4. Do this for you, and ignore the well meaning comments of others. 

This is probably the toughest part of going Paleo or any healthy eating regime. Other people often do not get it and love to tell you how much they disagree with your way of eating. The fact is people believe what they want to believe. They have been convinced by health "experts" that grains are an essential part of the diet and needed for dietary fibre etc, and they choose to believe it because lets face it - we were all reluctant to give it up right?
The fact is people will be quick to judge your "Atkins style diet" while munching on bagels and cream cheese and wondering why their own "diet" isn't working. Ignore them. Do not try to preach and be happy in the knowledge that they will soon be asking "Have you lost weight"??

3. Start A Blog

I have to say that starting my blog and facebook page were the best thing I ever done. I started it more as a way to keep myself accountable and share information with a small number of people. Little did I think I would ever get any interest, let alone almost 19,000 fans. Sure it is not the thing of literary greatness but all the same in my little world it is pretty darn brilliant. I am so thankful for all the interest and if I can help just one person reach their personal goals I will be happy. Start your own blog. You never know who you may help or befriend and it will help you stay on track.

2. Do a Whole 30. 

You do not have to do this immediately, although it is a great way to begin if you are an "All or nothing" type of person. I didn't do the full Whole 30 thing until a few months after I began Paleo, but I definitely recommend it. It is a great program and really puts you on the straight and narrow. It is especially useful if you have serious sugar or carb cravings. I also run my own 30 Day Challenges.
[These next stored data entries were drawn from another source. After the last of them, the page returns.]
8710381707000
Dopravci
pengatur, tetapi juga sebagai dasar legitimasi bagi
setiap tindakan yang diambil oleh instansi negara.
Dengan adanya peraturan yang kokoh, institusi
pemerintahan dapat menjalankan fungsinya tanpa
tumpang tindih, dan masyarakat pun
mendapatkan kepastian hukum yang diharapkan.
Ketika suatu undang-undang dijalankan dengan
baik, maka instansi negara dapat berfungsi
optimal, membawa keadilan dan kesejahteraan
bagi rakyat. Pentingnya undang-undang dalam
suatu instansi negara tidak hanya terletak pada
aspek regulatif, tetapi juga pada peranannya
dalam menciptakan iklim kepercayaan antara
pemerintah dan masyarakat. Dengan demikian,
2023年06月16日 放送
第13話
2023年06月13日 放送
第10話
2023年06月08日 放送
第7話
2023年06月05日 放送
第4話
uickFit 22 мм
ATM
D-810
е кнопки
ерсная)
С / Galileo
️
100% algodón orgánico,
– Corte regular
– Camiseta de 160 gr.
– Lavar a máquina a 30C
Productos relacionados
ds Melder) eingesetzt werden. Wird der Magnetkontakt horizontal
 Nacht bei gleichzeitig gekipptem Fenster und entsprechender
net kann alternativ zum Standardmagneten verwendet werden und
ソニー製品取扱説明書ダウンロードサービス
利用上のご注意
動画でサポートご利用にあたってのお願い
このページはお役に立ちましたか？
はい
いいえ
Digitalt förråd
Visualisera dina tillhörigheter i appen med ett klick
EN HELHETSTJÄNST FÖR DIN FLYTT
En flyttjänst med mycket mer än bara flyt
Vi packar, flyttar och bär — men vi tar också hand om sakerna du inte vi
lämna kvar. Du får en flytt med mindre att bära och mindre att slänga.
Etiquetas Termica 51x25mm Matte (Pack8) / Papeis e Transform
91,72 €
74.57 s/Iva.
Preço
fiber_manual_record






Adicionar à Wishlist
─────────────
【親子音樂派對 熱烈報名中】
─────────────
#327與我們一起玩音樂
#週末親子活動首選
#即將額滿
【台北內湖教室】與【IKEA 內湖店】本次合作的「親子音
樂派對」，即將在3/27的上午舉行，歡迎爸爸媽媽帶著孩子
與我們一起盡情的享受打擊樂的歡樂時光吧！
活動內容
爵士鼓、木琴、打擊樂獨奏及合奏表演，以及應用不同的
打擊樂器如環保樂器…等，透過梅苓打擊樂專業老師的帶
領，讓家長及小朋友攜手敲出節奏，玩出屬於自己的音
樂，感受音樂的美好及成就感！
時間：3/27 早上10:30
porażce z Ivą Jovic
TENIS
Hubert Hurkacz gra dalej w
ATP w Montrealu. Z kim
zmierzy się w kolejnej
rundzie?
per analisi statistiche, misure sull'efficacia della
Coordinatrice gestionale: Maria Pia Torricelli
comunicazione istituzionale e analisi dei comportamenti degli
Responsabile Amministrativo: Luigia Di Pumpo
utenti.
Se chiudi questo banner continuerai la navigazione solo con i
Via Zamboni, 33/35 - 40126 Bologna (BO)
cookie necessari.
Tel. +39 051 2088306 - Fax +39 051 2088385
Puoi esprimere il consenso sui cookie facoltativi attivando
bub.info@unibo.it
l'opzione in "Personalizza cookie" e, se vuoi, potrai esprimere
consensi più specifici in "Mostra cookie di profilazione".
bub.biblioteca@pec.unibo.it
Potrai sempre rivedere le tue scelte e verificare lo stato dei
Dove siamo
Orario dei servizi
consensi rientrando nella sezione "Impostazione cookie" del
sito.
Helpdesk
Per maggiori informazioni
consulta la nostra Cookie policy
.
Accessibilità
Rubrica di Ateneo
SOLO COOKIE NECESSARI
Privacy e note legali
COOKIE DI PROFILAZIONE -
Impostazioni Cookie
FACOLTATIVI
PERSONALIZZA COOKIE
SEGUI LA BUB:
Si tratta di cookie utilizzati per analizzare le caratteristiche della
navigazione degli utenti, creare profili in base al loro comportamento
1. Enjoy your new found health!

Trust me Paleo makes you feel amazing. Before I started Paleo I was constantly bloated and sluggish. I hated my abdominal area and always felt a mid afternoon slump. Now I have far more energy, feel happy in my own skin and above all I feel healthy and happy! Everyday we see sick people and more and more people on diabetic medication or on medication for blood pressure etc. Knowing you are doing everything you can to combat all of modern societies ailments feels great. Why wait until you have a health problem. Prevention is the best cure!